20020808.01

     Die von John Stuart Mill vorgeschlagene, von Wilhelm Dilthey
hochgetriebene, und bis zum heutigen Tage anerkannte
Unterscheidung zwischen Naturwissenschaften und
Geisteswissenschaften besteht unter der selbstverstaendlichen
Voraussetzung, dass es Naturwissenschaften einerseits und
Geisteswissenschaften andererseits gaebe, und dass eine
Unterscheidung zwischen den beiden Arten Wissenschaft
tatsaechlich erkennbar und streng durchfuehrbar waere.

     Die Unterscheidung bleibt unangefochten zum Teil weil eine
jede der Wissenschaften von ihren Adepten ungeteilte Treue
(undivided loyalty) fordert.  Man ist entweder Biologe oder man
ist Historiker.  Beides Historiker und Biologe zu sein ist,
jedenfalls in der Berufswelt unmoeglich.  Demgemaess, da die
Biologie ihm fremd ist, setzt der Historiker voraus, dass der
Biologe anderen Gesetzen hoerig ist als fuer die
Geschichtswissenschaft geltend sind.  Ebenso setzt der Biologe
voraus, da die Geschichtsschreibung ihm fremd ist, dass der
Historiker anderen Gesetzen hoerig ist als in der Biologie
gelten.  Aus oberflaechlicher Sicht, moegen beide recht haben.

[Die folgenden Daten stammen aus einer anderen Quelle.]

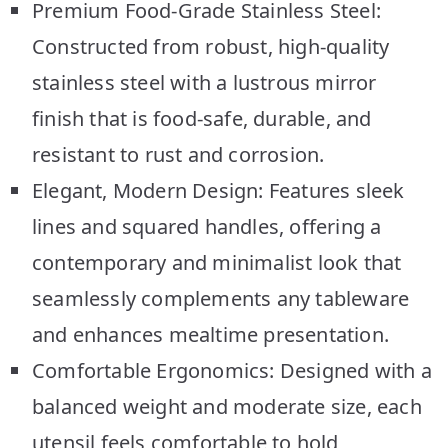
Premium Food-Grade Stainless Steel:
Constructed from robust, high-quality
stainless steel with a lustrous mirror
finish that is food-safe, durable, and
resistant to rust and corrosion.
Elegant, Modern Design: Features sleek
lines and squared handles, offering a
contemporary and minimalist look that
seamlessly complements any tableware
and enhances mealtime presentation.
Comfortable Ergonomics: Designed with a
balanced weight and moderate size, each
utensil feels comfortable to hold,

     Genauer erwogen aber liesse sich behaupten, dass der
Historiker in seiner Weise ein Biologe ist, und dass der Biologe
eine Art Geschichte treibt.  Dies klarzulegen braucht man nur zu
erwaegen, dass auch des Biologen Interesse auf Erscheinungen
gerichtet ist, welche in der Vergangenheit liegen, dass auch er
die Vergangenheit nur heraufzubeschwoeren vermag indem er davon
Geschichten erzaehlt, und somit tut er aehnliches wie der
Historiker.  Zugegeben, des Biologen Beschreibungen des
Vergangenen sind auf die Gegenwart gemuenzt und beanspruchen
Erscheinungen welche noch in der Erwartung liegen zu
illuminieren.  Zugegeben, dass der Biologe den Anspruch macht
mittels Untersuchungen der Vergangenheit die Gegenwart und auch
die Zukunft zu bestimmen.  Aber dieser Anspruch verfehlt nicht
selten sein Ziel.  Es bleibt ein Anspruch dessen Erfuellung
reichlich mit Unsicherheit behaftet ist.  Ist es mit dem
Historiker etwa anders bestellt?  Besagt es etwa ein
Missverstaendnis, dass die Biologen behaupten eine Geschichte der
Natur zu entwerfen und dass sie das Museum in welchem sie ihre
Arbeit ausstellen "Museum of Natural History" nennen?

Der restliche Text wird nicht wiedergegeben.